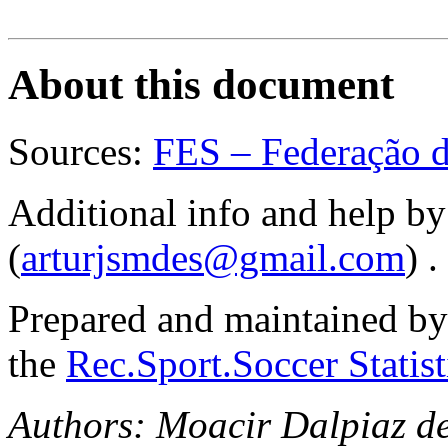
About this document
Sources:
FES – Federação d
Additional info and help b
(
arturjsmdes@gmail.com
) .
Prepared and maintained b
the
Rec.Sport.Soccer Statis
Authors: Moacir Dalpiaz d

========================================

▶ Description of the task
Without the pictures, transcribe the listing above exactly.

▶ Answer section
About this document
Sources:
FES – Federação d
Additional info and help b
(
arturjsmdes@gmail.com
) .
Prepared and maintained b
the
Rec.Sport.Soccer Statis
Authors: Moacir Dalpiaz d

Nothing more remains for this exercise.